A delicate balance. In 2011, Fuchs’s lab defined the stem cells that can initiate squamous cell carcinoma, a type of skin cancer, and characterized the signaling pathways that drive malignancy. “Stem cells in their niche are quiescent most of the time. What we’ve learned is that their neighboring cells dictate their behavior. So when you take stem cells out of their niche, they are faced with a new environment and they dramatically change their behavior. That notion has been really instructive in our tackling how stem cells acquire mutations that make them malignant. Malignancy involves intrinsic changes and altered signals from their new neighbors,” say Fuchs.

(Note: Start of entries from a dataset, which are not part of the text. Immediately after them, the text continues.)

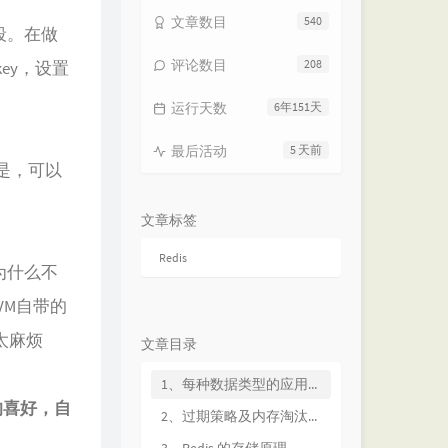
文章数目
540
段。在做
评论数目
208
ey，设置
运行天数
6年151天
最后活动
5 天前
是，可以
文章标签
Redis
为什么不
VM自带的
太麻烦
文章目录
1、每种数据类型的应用场景
的喜好，自
2、过期策略及内存淘汰机制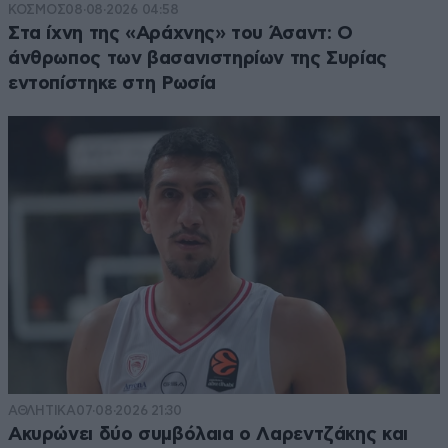
ΚΟΣΜΟΣ
08·08·2026 04:58
Στα ίχνη της «Αράχνης» του Άσαντ: Ο
άνθρωπος των βασανιστηρίων της Συρίας
εντοπίστηκε στη Ρωσία
ΑΘΛΗΤΙΚΑ
07·08·2026 21:30
Ακυρώνει δύο συμβόλαια ο Λαρεντζάκης και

“Our recent papers point to a better understanding of how stem cells become malignant. What fascinates me most is the parallel of cancer stem cells—the cells that make cancer—with normal stem cells—the cells that make tissue. We’re learning that it is the basic mechanisms that stem cells use to make and repair tissue that become hijacked in cancer,” she says.
Sweating it. “What has been a difficult nut to crack has been the sweat gland stem cell. I am very curious as to why it’s only the higher primates and humans that have eccrine sweat glands that allow us to run marathons and live in extreme climates,” says Fuchs. “We would like to learn how to grow sweat glands because burn patients can be treated with epidermal cell cultures to repair their skin, but the engrafted skin never makes sweat glands, so the patients can’t properly regulate their body temperature. If we can grow sweat stem cells in culture, we might be able to help these patients.”
Travel bug. “Ever since graduate school, I’ve always worked like crazy and then taken a month off to travel. I think you have to have a well-balanced life but everyone balances their life differently. I enjoy working hard and I can’t sit still, so for me, if I am working, I can go 24–7 for months on end, but then I need a month to do something dramatically different. In graduate school I went to Mexico and Guatemala, India, Nepal, Turkey, Egypt, Greece, Panama, Bolivia, Peru, and Ecuador. I think the travel experiences I’ve had for three decades have helped me enormously in running my lab. I have an international lab and I have a real appreciation for different cultures and I think this is very helpful.”
- Showed that keratins found in the epidermis come from distinct genes and are differentially expressed in different parts of the epidermis.
- Identified mutations in several keratin genes responsible for five human skin diseases, including epidermolysis bullosa simplex.
- Developed a technique to label, track, and purify quiescent, slow-proliferating stem cells.
- Uncovered the pathways necessary for epithelial stem cells to differentiate into the epidermis, hair follicles, and sweat glands.
- Among the first to describe a cancer stem cell, characterizing how squamous cell carcinoma is initiated.